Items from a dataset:
● ● ● ● ● ● ●

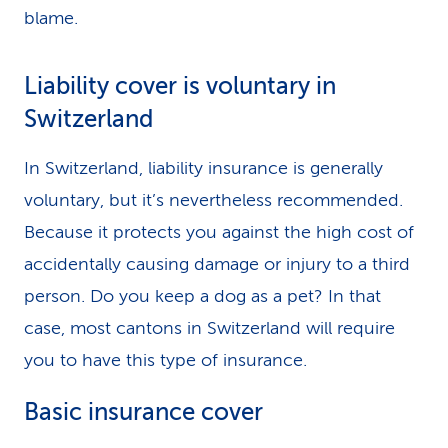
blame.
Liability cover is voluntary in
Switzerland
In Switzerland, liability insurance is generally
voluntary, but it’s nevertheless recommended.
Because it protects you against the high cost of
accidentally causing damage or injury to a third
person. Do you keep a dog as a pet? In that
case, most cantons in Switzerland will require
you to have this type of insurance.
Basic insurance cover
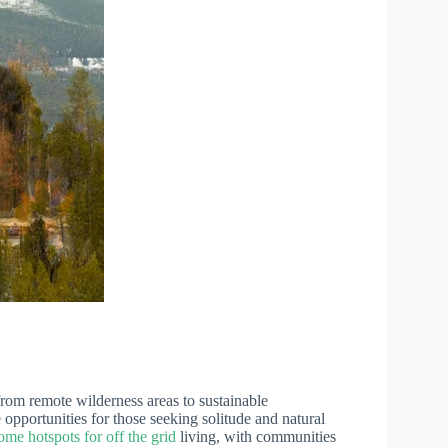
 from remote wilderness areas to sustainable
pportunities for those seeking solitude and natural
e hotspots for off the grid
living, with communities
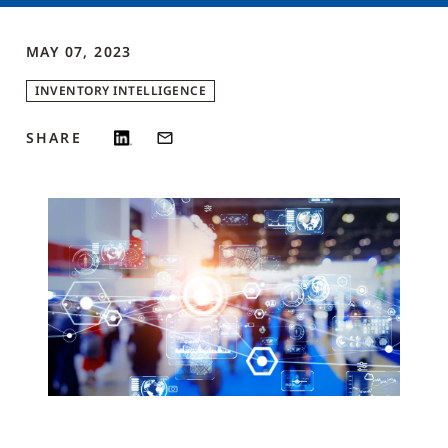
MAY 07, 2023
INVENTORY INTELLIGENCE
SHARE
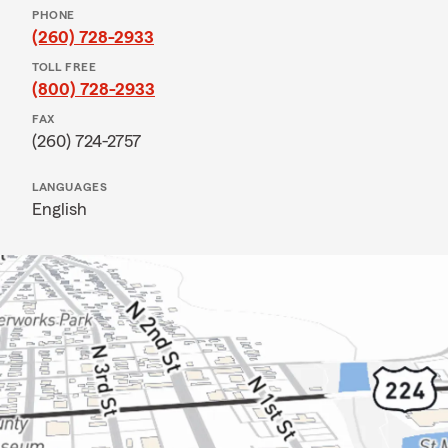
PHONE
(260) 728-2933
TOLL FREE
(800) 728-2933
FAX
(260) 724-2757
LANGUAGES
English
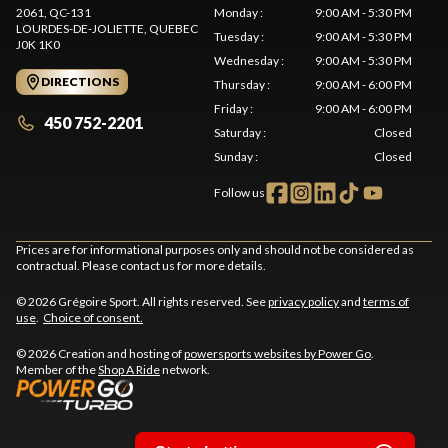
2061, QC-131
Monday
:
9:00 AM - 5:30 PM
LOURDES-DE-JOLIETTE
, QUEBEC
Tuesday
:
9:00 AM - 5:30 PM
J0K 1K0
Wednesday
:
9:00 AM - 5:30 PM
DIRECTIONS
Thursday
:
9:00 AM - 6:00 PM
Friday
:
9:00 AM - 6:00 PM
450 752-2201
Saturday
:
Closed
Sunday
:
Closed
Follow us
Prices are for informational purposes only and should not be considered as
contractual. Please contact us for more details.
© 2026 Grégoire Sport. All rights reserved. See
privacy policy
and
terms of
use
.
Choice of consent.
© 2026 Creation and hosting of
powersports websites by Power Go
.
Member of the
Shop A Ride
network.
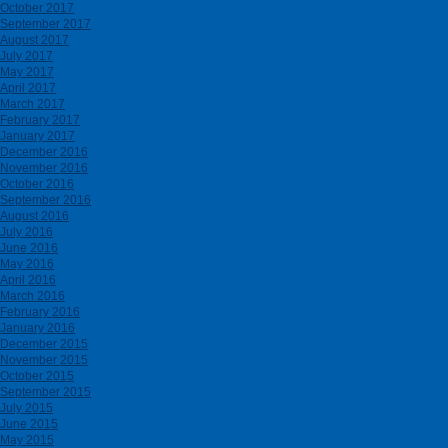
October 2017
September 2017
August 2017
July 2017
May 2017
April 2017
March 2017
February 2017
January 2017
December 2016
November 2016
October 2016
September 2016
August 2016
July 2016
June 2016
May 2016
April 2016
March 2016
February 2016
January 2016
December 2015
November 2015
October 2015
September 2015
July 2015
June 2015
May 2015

● ● ● ● ● ● ●

= Aim of the exercise =
When copying the records above, please match them exactly but leave out all pictures.

= Task solution =
blame.
Liability cover is voluntary in
Switzerland
In Switzerland, liability insurance is generally
voluntary, but it’s nevertheless recommended.
Because it protects you against the high cost of
accidentally causing damage or injury to a third
person. Do you keep a dog as a pet? In that
case, most cantons in Switzerland will require
you to have this type of insurance.
Basic insurance cover
 from remote wilderness areas to sustainable
pportunities for those seeking solitude and natural
e hotspots for off the grid
living, with communities
MAY 07, 2023
INVENTORY INTELLIGENCE
SHARE
PHONE
(260) 728-2933
TOLL FREE
(800) 728-2933
FAX
(260) 724-2757
LANGUAGES
English
2061, QC-131
Monday
:
9:00 AM - 5:30 PM
LOURDES-DE-JOLIETTE
, QUEBEC
Tuesday
:
9:00 AM - 5:30 PM
J0K 1K0
Wednesday
:
9:00 AM - 5:30 PM
DIRECTIONS
Thursday
:
9:00 AM - 6:00 PM
Friday
:
9:00 AM - 6:00 PM
450 752-2201
Saturday
:
Closed
Sunday
:
Closed
Follow us
Prices are for informational purposes only and should not be considered as
contractual. Please contact us for more details.
© 2026 Grégoire Sport. All rights reserved. See
privacy policy
and
terms of
use
.
Choice of consent.
© 2026 Creation and hosting of
powersports websites by Power Go
.
Member of the
Shop A Ride
network.
October 2017
September 2017
August 2017
July 2017
May 2017
April 2017
March 2017
February 2017
January 2017
December 2016
November 2016
October 2016
September 2016
August 2016
July 2016
June 2016
May 2016
April 2016
March 2016
February 2016
January 2016
December 2015
November 2015
October 2015
September 2015
July 2015
June 2015
May 2015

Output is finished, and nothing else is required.